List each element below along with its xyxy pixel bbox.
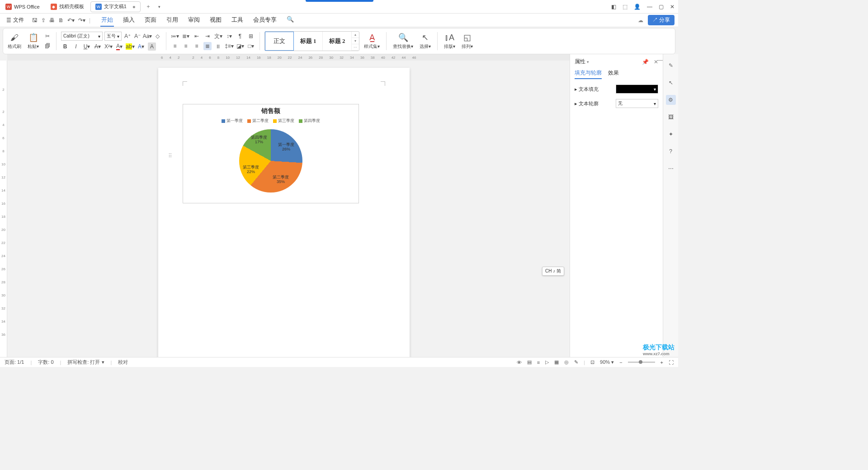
chevron-down-icon[interactable]: ▾ xyxy=(587,60,589,64)
tab-wps-office[interactable]: W WPS Office xyxy=(1,1,44,12)
status-words[interactable]: 字数: 0 xyxy=(38,359,53,366)
number-list-icon[interactable]: ≣▾ xyxy=(182,32,190,40)
font-name-select[interactable]: Calibri (正文)▾ xyxy=(61,32,103,41)
print-preview-icon[interactable]: 🗎 xyxy=(58,17,64,24)
tab-tools[interactable]: 工具 xyxy=(231,14,244,27)
font-size-select[interactable]: 五号▾ xyxy=(104,32,122,41)
rail-select-icon[interactable]: ↖ xyxy=(666,78,676,88)
save-icon[interactable]: 🖫 xyxy=(32,17,38,24)
align-center-icon[interactable]: ≡ xyxy=(182,42,190,50)
view-markup-icon[interactable]: ✎ xyxy=(574,359,578,365)
text-outline-select[interactable]: 无▾ xyxy=(616,99,658,108)
style-scroll[interactable]: ▴▾⋯ xyxy=(352,32,359,51)
zoom-out-icon[interactable]: − xyxy=(619,360,622,365)
avatar-icon[interactable]: 👤 xyxy=(634,4,641,10)
window-tile-icon[interactable]: ◧ xyxy=(611,4,616,10)
tab-effects[interactable]: 效果 xyxy=(608,69,619,79)
tab-fill-outline[interactable]: 填充与轮廓 xyxy=(575,69,602,79)
page[interactable]: ⠿ 销售额 第一季度 第二季度 第三季度 第四季度 第一季度26% 第二季度35… xyxy=(158,68,410,357)
export-icon[interactable]: ⇪ xyxy=(41,17,46,24)
share-button[interactable]: ↗ 分享 xyxy=(648,15,675,25)
shading-icon[interactable]: ◪▾ xyxy=(236,42,244,50)
line-spacing-icon[interactable]: ‡≡▾ xyxy=(225,42,233,50)
status-page[interactable]: 页面: 1/1 xyxy=(5,359,24,366)
tab-template[interactable]: ◆ 找稻壳模板 xyxy=(46,1,89,12)
ime-indicator[interactable]: CH ♪ 简 xyxy=(542,267,564,276)
fit-page-icon[interactable]: ⊡ xyxy=(590,359,594,365)
tab-menu-button[interactable]: ▾ xyxy=(155,3,163,11)
clear-format-icon[interactable]: ◇ xyxy=(153,32,161,40)
fullscreen-icon[interactable]: ⛶ xyxy=(669,360,674,365)
styles-gallery[interactable]: 正文 标题 1 标题 2 ▴▾⋯ xyxy=(264,31,359,51)
strike-icon[interactable]: A▾ xyxy=(94,42,102,51)
bold-icon[interactable]: B xyxy=(61,42,69,51)
rail-settings-icon[interactable]: ⚙ xyxy=(666,95,676,105)
sort-icon[interactable]: ↕▾ xyxy=(225,32,233,40)
print-icon[interactable]: 🖶 xyxy=(49,17,55,24)
close-icon[interactable]: ● xyxy=(132,4,136,10)
cloud-icon[interactable]: ☁ xyxy=(638,17,643,24)
decrease-indent-icon[interactable]: ⇤ xyxy=(193,32,201,40)
style-heading1[interactable]: 标题 1 xyxy=(294,32,323,51)
maximize-icon[interactable]: ▢ xyxy=(659,4,664,10)
italic-icon[interactable]: I xyxy=(72,42,80,51)
find-replace-button[interactable]: 🔍 查找替换▾ xyxy=(391,33,415,50)
bullet-list-icon[interactable]: ≔▾ xyxy=(171,32,179,40)
text-effects-icon[interactable]: A▾ xyxy=(137,42,145,51)
minimize-icon[interactable]: — xyxy=(647,4,652,10)
close-window-icon[interactable]: ✕ xyxy=(670,4,675,10)
rail-pen-icon[interactable]: ✎ xyxy=(666,61,676,70)
copy-icon[interactable]: 🗐 xyxy=(43,42,52,50)
paste-button[interactable]: 📋 粘贴▾ xyxy=(26,33,41,50)
ruler-vertical[interactable]: 224681012141618202224262830323436 xyxy=(0,61,7,357)
select-button[interactable]: ↖ 选择▾ xyxy=(418,33,433,50)
view-focus-icon[interactable]: ◎ xyxy=(564,359,569,365)
arrange-button[interactable]: ◱ 排列▾ xyxy=(460,33,475,50)
align-left-icon[interactable]: ≡ xyxy=(171,42,179,50)
font-color-icon[interactable]: A▾ xyxy=(115,42,123,51)
zoom-slider[interactable] xyxy=(628,362,655,363)
char-shading-icon[interactable]: A xyxy=(148,42,156,51)
underline-icon[interactable]: U▾ xyxy=(83,42,91,51)
ruler-horizontal[interactable]: 6422468101214161820222426283032343638404… xyxy=(7,54,570,61)
format-painter-button[interactable]: 🖌 格式刷 xyxy=(6,33,23,50)
zoom-in-icon[interactable]: + xyxy=(660,360,663,365)
zoom-level[interactable]: 90% ▾ xyxy=(600,359,614,365)
align-right-icon[interactable]: ≡ xyxy=(193,42,201,50)
tab-view[interactable]: 视图 xyxy=(209,14,222,27)
styleset-button[interactable]: A̲ 样式集▾ xyxy=(362,33,382,50)
view-web-icon[interactable]: ▦ xyxy=(554,359,559,365)
distribute-icon[interactable]: ⫼ xyxy=(214,42,222,50)
status-spellcheck[interactable]: 拼写检查: 打开 ▾ xyxy=(67,359,104,366)
cube-icon[interactable]: ⬚ xyxy=(623,4,627,10)
panel-collapse-icon[interactable]: — xyxy=(657,57,663,63)
chart-object[interactable]: 销售额 第一季度 第二季度 第三季度 第四季度 第一季度26% 第二季度35% … xyxy=(183,104,359,203)
increase-indent-icon[interactable]: ⇥ xyxy=(203,32,212,40)
drag-handle-icon[interactable]: ⠿ xyxy=(168,153,172,159)
text-fill-select[interactable]: ▾ xyxy=(616,85,658,94)
view-page-icon[interactable]: ▤ xyxy=(527,359,532,365)
chart-legend[interactable]: 第一季度 第二季度 第三季度 第四季度 xyxy=(183,118,359,124)
borders-icon[interactable]: ⊞ xyxy=(247,32,255,40)
search-icon[interactable]: 🔍 xyxy=(286,14,295,27)
view-outline-icon[interactable]: ≡ xyxy=(537,360,540,365)
change-case-icon[interactable]: Aa▾ xyxy=(143,32,151,40)
cut-icon[interactable]: ✂ xyxy=(43,32,52,40)
new-tab-button[interactable]: ＋ xyxy=(144,3,152,11)
tab-home[interactable]: 开始 xyxy=(100,14,114,27)
rail-help-icon[interactable]: ? xyxy=(666,146,676,156)
undo-icon[interactable]: ↶▾ xyxy=(67,17,75,24)
redo-icon[interactable]: ↷▾ xyxy=(78,17,85,24)
layout-button[interactable]: ⫿A 排版▾ xyxy=(442,33,457,50)
highlight-icon[interactable]: ab▾ xyxy=(126,42,134,51)
pie-chart[interactable]: 第一季度26% 第二季度35% 第三季度22% 第四季度17% xyxy=(239,129,302,193)
tab-review[interactable]: 审阅 xyxy=(187,14,201,27)
tab-document[interactable]: W 文字文稿1 ● xyxy=(90,1,141,12)
file-menu[interactable]: ☰ 文件 xyxy=(4,15,27,25)
rail-more-icon[interactable]: ⋯ xyxy=(666,164,676,174)
text-direction-icon[interactable]: 文▾ xyxy=(214,32,222,40)
view-read-icon[interactable]: ▷ xyxy=(545,359,549,365)
rail-image-icon[interactable]: 🖼 xyxy=(666,112,676,122)
view-eye-icon[interactable]: 👁 xyxy=(517,360,522,365)
tab-member[interactable]: 会员专享 xyxy=(252,14,278,27)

> _Activity_
Check each line of the listing for "effects", and copy the ones that hold it.

> _Solved exercise_
tab-effects[interactable]: 效果 xyxy=(608,69,619,79)
text-effects-icon[interactable]: A▾ xyxy=(137,42,145,51)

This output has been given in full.